This pattern — output works, AT command input is dead — strongly
suggests a state-machine / buffer issue specifically in the AT command
parser, not a chip-wide failure. Soft recovery (port close+reopen,
AT+RESET, ATZ) does not work; only NRST pulse / RESET button / USB
power cycle clears it.
What we’ve ruled out
- Pi/host side: independent Python AT probes (separate process, same
UART) also see no response. ModemManager masked.lsofconfirms only
one process on the device. - Dual-AT contention: putting USB UART in
RAK_CUSTOM_MODEto take
it out of the CLI dispatcher does not fix the wedge. Bug occurs even
with single AT-mode UART. - TX rate: wedges occur at sub-1 Hz rates (one TX every 14s).

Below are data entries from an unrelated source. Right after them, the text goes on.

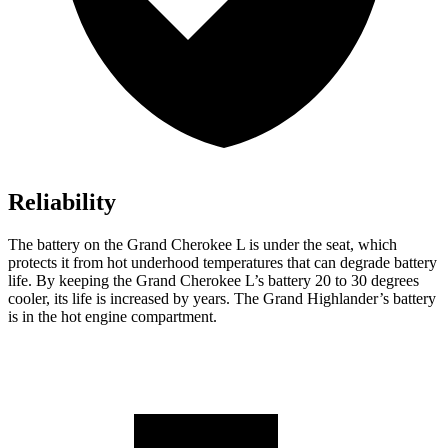
Reliability
The battery on the Grand Cherokee L is under the seat, which
protects it from hot underhood temperatures that can degrade battery
life. By keeping the Grand Cherokee L’s battery 20 to 30 degrees
cooler, its life is increased by years. The Grand Highlander’s battery
is in the hot engine compartment.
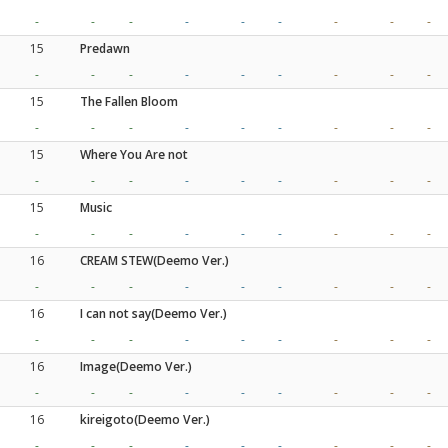
-
-
-
-
-
-
-
-
-
15
Predawn
-
-
-
-
-
-
-
-
-
15
The Fallen Bloom
-
-
-
-
-
-
-
-
-
15
Where You Are not
-
-
-
-
-
-
-
-
-
15
Music
-
-
-
-
-
-
-
-
-
16
CREAM STEW(Deemo Ver.)
-
-
-
-
-
-
-
-
-
16
I can not say(Deemo Ver.)
-
-
-
-
-
-
-
-
-
16
Image(Deemo Ver.)
-
-
-
-
-
-
-
-
-
16
kireigoto(Deemo Ver.)
-
-
-
-
-
-
-
-
-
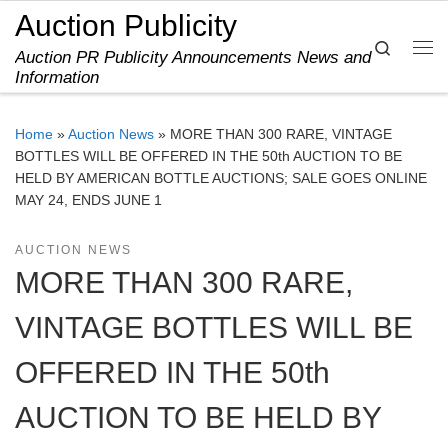
Auction Publicity
Skip to content
Search
Auction PR Publicity Announcements News and
Me
Information
Home
»
Auction News
»
MORE THAN 300 RARE, VINTAGE
BOTTLES WILL BE OFFERED IN THE 50th AUCTION TO BE
HELD BY AMERICAN BOTTLE AUCTIONS; SALE GOES ONLINE
MAY 24, ENDS JUNE 1
AUCTION NEWS
MORE THAN 300 RARE,
VINTAGE BOTTLES WILL BE
OFFERED IN THE 50th
AUCTION TO BE HELD BY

Slowing to 30s+ doesn’t eliminate it. - Specific module: swapped modules between hosts; bug follows the
firmware, not the silicon.
The discriminator: which UART carries AT
| AT carried on | 4-hour soak result |
|---|---|
| USART2 (PA2/PA3) | 0 wedges |
| UART1 (PB6/PB7) | 1,179 wedges, ~6/min steady-state |
This may point to a UART1-specific code path in the RUI CLI dispatcher
or serial driver. Pattern across runs: 0 to ~40 minute warmup window,
then steady-state ~6 wedges/min until reset.
Operational impact
Real two-node mesh, 4-hour run, 329 application messages originated:
- 50 ACKs received from peer
- 52 messages delivered to peer’s app layer
- ~84% loss rate even with retry/backoff/5-failure circuit breaker
Reproducer
Standalone Python script (~12 KB, requires pyserial only). Triggers
the wedge reliably and writes /tmp/rak-wedge-<ts>.jsonl with every
AT command + response + latency, plus a summary of the last 200
commands before the wedge. Happy to share — let me know best way.
Asks
- Is this a known issue in your tracker? Commit/release it might be
fixed in? - Any soft-recovery workaround we’ve missed?
- Does the UART1 vs USART2 split match anything you’d expect from the
driver code?
We can provide additional logs, the reproducer script, soak run data,
or test patched firmware if helpful.
Thanks!